Matojos
arrastrados por el viento, como las voluntades que se dejan llevar
por la inercia, miradas perezosas que no saben que son bolas que se
lanzan sobre unos bolos, aunque piensen que son quienes los lanzan y
derriban, cuando su vida no es sino un círculo, un círculo de
rutinas, una serie de rituales que ruedan sobre sí mismos.
Narradores que se van por las ramas, y se pierden, como si el sentido
siempre derivara en callejones sin salida, en circunloquios que giran
sobre la nada. Quizá no haya direcciones. Desde su primera película,
Sangre
fácil (1984),
no han faltado en la obra los hermanos Coen los callejones sin
salida, literales o figurativos, como las miradas que se hacen una
visión de la realidad que no se corresponde con lo que sucede,
porque su ángulo es insuficiente, y su interpretación puede ser
errada. El principio de incertidumbre: una espesura en la que las
proyecciones y especulaciones y deseos y limitaciones de cada mirada
interfieren en el discernimiento. Unos barrotes (de luces y sombras),
como se reflejaba en la secuencia en la celda de El
hombre que nunca estuvo allí (2001).
Resultados: Manténgase a la espera, porque las interrogantes
seguirán sucediéndose, y quizás algo se esclarezca, aunque quizá
sea por accidente. El azar es una cuestión extraña. Hilas,
manipulas, conspiras, pero siempre puede haber un elemento con el que
no cuentas. Círculos, das vueltas sobre ti mismo para llegar al
punto de partida, si es que hubo una partida. En el cine de los Coen
también abundan los círculos: El cero, la elipse sobre la que gira
la tierra, el movimiento del hulahoop, un platillo volante, un
tapacubos, el sinsentido.

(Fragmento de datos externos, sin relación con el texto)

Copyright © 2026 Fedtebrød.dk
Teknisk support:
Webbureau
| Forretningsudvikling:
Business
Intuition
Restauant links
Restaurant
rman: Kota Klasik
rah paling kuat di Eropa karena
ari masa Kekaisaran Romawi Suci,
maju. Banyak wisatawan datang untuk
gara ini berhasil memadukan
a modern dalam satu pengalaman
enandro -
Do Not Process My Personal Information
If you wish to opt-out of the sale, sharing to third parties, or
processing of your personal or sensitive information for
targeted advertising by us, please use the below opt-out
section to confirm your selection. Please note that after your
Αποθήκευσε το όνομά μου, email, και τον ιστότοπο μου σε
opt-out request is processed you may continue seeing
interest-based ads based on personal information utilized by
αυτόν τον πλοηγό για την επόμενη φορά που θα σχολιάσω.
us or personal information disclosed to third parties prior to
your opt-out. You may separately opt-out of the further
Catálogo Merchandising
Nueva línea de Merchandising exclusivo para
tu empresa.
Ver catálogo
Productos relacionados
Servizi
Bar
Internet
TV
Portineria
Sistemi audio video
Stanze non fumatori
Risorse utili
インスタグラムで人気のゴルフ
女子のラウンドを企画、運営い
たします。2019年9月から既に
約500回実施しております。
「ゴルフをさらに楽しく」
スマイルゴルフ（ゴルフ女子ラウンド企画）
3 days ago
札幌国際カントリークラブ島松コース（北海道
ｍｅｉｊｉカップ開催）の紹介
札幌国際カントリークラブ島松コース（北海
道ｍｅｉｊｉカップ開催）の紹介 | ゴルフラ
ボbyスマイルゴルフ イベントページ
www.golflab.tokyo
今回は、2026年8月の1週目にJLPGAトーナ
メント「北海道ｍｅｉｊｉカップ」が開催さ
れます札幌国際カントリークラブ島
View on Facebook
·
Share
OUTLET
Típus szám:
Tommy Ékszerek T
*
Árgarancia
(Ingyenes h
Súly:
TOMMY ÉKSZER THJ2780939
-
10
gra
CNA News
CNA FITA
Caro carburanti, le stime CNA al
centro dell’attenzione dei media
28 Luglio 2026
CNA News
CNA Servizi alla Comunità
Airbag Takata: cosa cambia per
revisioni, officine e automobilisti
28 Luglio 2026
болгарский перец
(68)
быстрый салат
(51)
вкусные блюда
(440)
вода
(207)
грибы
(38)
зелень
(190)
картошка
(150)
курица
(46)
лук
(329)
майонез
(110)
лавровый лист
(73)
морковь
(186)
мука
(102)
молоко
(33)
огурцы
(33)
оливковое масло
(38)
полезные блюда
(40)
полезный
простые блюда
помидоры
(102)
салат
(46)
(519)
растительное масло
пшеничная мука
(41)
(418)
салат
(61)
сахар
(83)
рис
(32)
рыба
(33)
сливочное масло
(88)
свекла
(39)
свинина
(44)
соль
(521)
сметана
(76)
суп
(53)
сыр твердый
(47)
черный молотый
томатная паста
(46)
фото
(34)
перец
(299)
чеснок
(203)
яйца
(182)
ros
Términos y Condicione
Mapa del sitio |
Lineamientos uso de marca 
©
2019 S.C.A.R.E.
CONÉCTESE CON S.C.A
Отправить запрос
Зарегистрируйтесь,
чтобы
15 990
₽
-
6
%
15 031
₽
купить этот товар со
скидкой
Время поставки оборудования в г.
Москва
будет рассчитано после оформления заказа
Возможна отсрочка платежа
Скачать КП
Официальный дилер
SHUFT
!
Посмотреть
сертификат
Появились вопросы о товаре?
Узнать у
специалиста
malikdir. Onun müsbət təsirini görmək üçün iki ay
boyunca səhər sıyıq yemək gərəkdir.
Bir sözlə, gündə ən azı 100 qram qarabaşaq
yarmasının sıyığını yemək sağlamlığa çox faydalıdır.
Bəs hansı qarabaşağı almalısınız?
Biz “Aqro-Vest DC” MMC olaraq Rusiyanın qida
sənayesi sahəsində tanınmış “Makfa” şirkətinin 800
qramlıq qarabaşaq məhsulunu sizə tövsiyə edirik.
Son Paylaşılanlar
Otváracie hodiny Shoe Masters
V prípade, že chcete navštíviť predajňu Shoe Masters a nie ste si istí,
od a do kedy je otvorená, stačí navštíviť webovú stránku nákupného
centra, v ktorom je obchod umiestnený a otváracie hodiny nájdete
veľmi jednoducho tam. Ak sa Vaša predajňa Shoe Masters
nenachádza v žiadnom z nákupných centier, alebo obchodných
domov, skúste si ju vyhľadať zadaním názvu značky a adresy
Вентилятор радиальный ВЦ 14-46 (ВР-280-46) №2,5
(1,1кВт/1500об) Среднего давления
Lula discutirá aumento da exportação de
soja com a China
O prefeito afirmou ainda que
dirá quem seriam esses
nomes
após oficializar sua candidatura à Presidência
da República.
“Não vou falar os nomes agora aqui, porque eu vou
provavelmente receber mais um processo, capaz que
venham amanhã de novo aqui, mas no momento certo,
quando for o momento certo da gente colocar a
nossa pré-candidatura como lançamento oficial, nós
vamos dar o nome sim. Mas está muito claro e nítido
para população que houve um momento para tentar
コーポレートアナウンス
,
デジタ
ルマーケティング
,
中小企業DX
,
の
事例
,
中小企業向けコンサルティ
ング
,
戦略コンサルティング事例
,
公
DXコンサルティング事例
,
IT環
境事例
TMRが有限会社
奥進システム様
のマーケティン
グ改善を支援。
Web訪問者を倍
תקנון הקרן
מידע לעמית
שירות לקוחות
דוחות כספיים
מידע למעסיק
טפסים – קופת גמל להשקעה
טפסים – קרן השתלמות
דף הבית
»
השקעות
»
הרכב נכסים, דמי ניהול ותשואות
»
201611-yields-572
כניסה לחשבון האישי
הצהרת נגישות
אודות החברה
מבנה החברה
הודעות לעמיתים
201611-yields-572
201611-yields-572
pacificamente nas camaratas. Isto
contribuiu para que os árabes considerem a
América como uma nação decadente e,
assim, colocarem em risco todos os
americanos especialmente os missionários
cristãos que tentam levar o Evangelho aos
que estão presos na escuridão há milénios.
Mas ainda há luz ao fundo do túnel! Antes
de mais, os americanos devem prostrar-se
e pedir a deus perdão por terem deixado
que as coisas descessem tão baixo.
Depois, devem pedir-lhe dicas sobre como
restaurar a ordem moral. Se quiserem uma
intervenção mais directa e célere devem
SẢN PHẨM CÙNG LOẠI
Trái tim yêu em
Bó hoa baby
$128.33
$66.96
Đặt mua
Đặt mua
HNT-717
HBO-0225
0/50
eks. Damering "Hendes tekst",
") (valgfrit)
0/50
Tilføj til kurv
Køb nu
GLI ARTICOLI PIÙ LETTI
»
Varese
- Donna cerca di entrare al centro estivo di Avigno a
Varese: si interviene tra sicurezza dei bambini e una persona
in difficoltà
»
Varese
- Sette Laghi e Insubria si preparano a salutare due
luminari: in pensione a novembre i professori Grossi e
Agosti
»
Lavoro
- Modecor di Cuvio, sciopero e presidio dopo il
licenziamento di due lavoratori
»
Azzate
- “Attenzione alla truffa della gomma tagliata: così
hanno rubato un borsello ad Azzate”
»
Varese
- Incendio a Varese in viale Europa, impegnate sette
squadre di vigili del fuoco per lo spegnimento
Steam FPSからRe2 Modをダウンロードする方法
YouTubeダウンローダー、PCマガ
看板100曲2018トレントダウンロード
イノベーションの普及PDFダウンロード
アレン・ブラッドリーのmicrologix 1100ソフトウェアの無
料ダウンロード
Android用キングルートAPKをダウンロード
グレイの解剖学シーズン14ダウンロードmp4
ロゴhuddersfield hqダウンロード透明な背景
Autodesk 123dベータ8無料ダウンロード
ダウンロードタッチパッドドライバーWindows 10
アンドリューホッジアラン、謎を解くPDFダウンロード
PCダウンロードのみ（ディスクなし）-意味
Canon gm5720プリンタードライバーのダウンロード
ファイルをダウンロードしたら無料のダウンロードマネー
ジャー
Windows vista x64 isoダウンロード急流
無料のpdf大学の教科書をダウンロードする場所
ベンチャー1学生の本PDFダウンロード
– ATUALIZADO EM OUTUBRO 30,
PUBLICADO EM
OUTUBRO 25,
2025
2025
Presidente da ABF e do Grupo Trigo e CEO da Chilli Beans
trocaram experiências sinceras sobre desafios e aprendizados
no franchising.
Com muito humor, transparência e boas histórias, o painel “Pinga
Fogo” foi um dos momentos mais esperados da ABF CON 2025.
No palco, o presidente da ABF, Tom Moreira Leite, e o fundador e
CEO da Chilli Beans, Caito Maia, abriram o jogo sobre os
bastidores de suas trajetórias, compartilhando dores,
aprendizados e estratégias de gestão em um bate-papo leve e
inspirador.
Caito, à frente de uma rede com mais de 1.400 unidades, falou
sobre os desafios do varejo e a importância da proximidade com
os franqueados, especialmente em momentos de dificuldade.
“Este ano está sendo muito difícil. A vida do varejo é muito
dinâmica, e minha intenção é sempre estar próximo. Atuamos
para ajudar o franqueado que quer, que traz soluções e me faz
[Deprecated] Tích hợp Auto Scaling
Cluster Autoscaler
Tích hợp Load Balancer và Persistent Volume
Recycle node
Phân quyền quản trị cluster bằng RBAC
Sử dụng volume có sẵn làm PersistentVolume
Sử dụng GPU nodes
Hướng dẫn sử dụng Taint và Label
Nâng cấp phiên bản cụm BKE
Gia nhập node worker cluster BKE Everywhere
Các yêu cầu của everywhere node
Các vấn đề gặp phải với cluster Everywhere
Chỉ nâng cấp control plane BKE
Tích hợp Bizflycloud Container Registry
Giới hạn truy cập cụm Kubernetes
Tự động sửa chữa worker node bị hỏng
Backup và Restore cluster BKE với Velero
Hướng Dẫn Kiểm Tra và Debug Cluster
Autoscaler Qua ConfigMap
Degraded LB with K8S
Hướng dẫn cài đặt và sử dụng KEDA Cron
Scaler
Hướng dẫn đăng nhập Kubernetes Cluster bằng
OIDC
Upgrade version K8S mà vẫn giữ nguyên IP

Identidades, posiciones, unos tienen muchos
hijos, otros no pueden, ¿por qué ellos sí, y tú no?¿por qué no
vas a usurpar lo que otros tienen en exceso?
Te
llamas Lebowski pero igual eres nada o nadie, alguien cuya vida se
arrastra entre boleras y porros, o algo o alguien, un hombre rico que
parece disponer de todos los lujos. Aunque quizás todos sean
apariencias, que ya se sabe que suelen estar envueltas muchas veces
entre marañas y cortinas de humo. El
gran Lebowski
es una variación alucinógena y satírica de la poesía fronteriza
de las novelas de Raymond Chandler. Quizá es que no encaje mucho la
poesía con esta sociedad del bienestar bien representada, como ya
señaló Jean Baudrillard en América,
en los supermercados, los parques de atracciones y centros
comerciales. Y El Nota, Dude, o sea Lewobski, el pobre (Jeff Bridges)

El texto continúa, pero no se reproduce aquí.